▶ _DATASET CONTENT_:
================
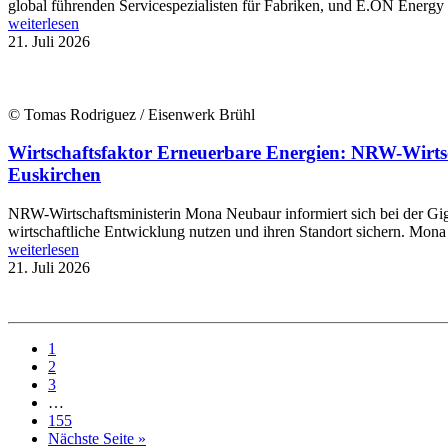
global führenden Servicespezialisten für Fabriken, und E.ON Energy In
weiterlesen
21. Juli 2026
© Tomas Rodriguez / Eisenwerk Brühl
Wirtschaftsfaktor Erneuerbare Energien: NRW-Wirts
Euskirchen
NRW-Wirtschaftsministerin Mona Neubaur informiert sich bei der Gi
wirtschaftliche Entwicklung nutzen und ihren Standort sichern. Mona
weiterlesen
21. Juli 2026
1
2
3
…
155
Nächste Seite »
================
▶ _WORK INSTRUCTION_:
Where an entry holds a picture, leave the picture out and output the rest exactly.

▶ _RESULT_:
global führenden Servicespezialisten für Fabriken, und E.ON Energy In
weiterlesen
21. Juli 2026
© Tomas Rodriguez / Eisenwerk Brühl
Wirtschaftsfaktor Erneuerbare Energien: NRW-Wirts
Euskirchen
NRW-Wirtschaftsministerin Mona Neubaur informiert sich bei der Gi
wirtschaftliche Entwicklung nutzen und ihren Standort sichern. Mona
weiterlesen
21. Juli 2026
1
2
3
…
155
Nächste Seite »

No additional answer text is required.